Thats actually how we increase the amount of points is getting a resale and then gaining a new home resort (which allows you to reserve much further in advance).
You dont lose any benefits from resale.. They treat you exatly the same at Disney.Last edited by ridemcoaster, Thursday, June 4, 2009 9:53 AM
ridem: I think what Lankster is getting at is that you are ignoring the lost opportunity and amortization of your initial capital expense (the "principal"). Take a look at Mary Waring's analysis to get a better explanation than I could give you. This is a very common mistake with timeshare owners. In some sense, it's not "material", because it doesn't affect your cash flow. On the other hand the MBAs and CPAs you know will cluck at you if you try to sell them with this analysis.
Lankster: if you are willing to stay off-property: stop, do not pass go, and do not buy DVC. The two are simply incomparable. I'm normally part of the great unwashed offsite community, and it's a lot less expensive to stay there. My worst-case effective stay cost is about $1,064 for a peak-season week in a 2BR unit at Wyndham Bonnet Creek, a resort that is "inside the gates" at WDW, but not Disney-owned. That includes amortization and lost opportunity on the purchase price, plus ongoing yearly costs. Usually, it's a lot less than that---anywhere from $500 to $750 a week.

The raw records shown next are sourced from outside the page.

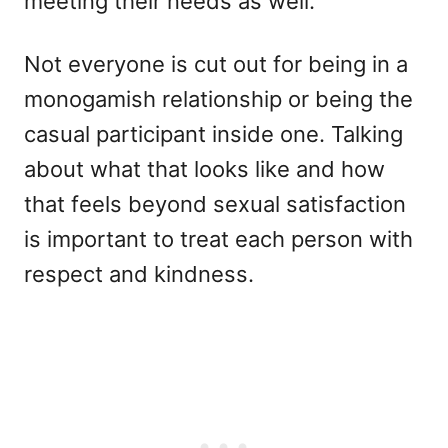
meeting their needs as well.
Not everyone is cut out for being in a
monogamish relationship or being the
casual participant inside one. Talking
about what that looks like and how
that feels beyond sexual satisfaction
is important to treat each person with
respect and kindness.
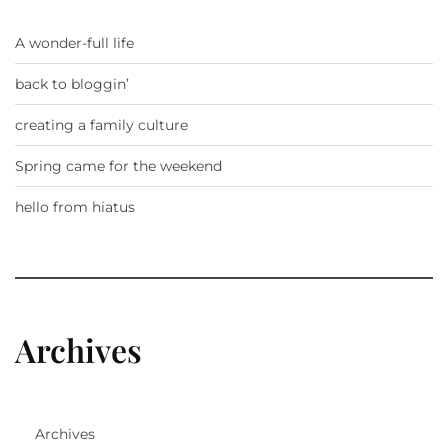
A wonder-full life
back to bloggin’
creating a family culture
Spring came for the weekend
hello from hiatus
Archives
Archives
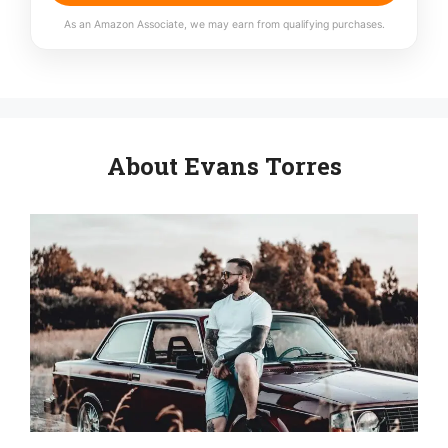
As an Amazon Associate, we may earn from qualifying purchases.
About Evans Torres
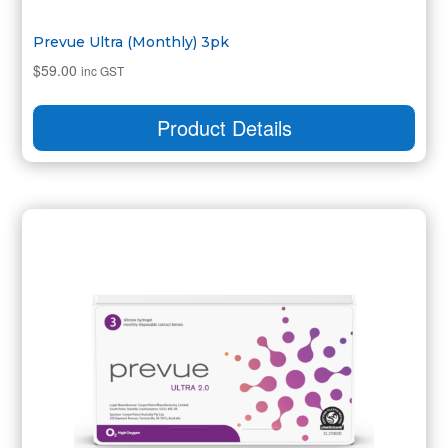
Prevue Ultra (Monthly) 3pk
$
59.00
inc GST
Product Details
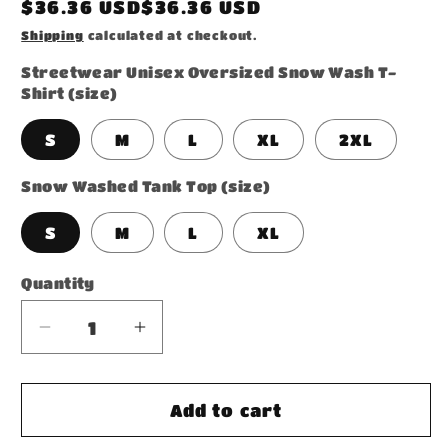
Regular
$36.36 USD$36.36 USD
price
Shipping
calculated at checkout.
Streetwear Unisex Oversized Snow Wash T-
Shirt (size)
S
M
L
XL
2XL
Snow Washed Tank Top (size)
S
M
L
XL
Quantity
Decrease
Increase
quantity
quantity
for
for
Bundle
Bundle
Add to cart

Compare that to someone who buys Saratoga Springs resale, for $65 a point. (This would reliably pass ROFR today.) 2008 dues on those points were about $4.25. You'd need 318 points for a peak-season 2BR (more for a holiday week). At even 5% cost of capital, the SSR week has an effective cost of $2,385. And, 5% is probably way too low to cover amortization and lost opportunity.
Now, $2400 is equivalent to a nightly rate of $300 before tax, and that's a great price for a 2BR villa in a Disney-owned resort. But, for the difference in cost, I would rather drive myself to the parks, and do without EMH, and do other things with the money that's left over.
But, if you absolutely must stay on site, this is a great deal---in fact, I'd argue that right now is the time to buy DVC, resale of course. The economy has depressed prices lower than they've been in a long time.Last edited by Brian Noble, Thursday, June 4, 2009 9:42 AM
I dont think I lost anything in my expense Brian. In fact over the years I think I have gained quite a bit. Ive seen the article you mentioned with mousesavers and Im fully confident for our family it was the right decision.
Our only worry is if we consider moving to Florida at some point, the ROI we get then.. But thats not a concern at this point.
I think the thing thats being missed in this thread is the danger of applying your own circumstance to everyone else.. We all dont have the same salaries, we all dont have the same desires, we all dont have the same level of ROI. One thing I have been consistant about is it works for us, and I know we arent alone.
You have to measure your own factors to see if it works for you.. My point is .. it can work.
And I agree.. Now is the time to buy from a resale, if it fits your needs.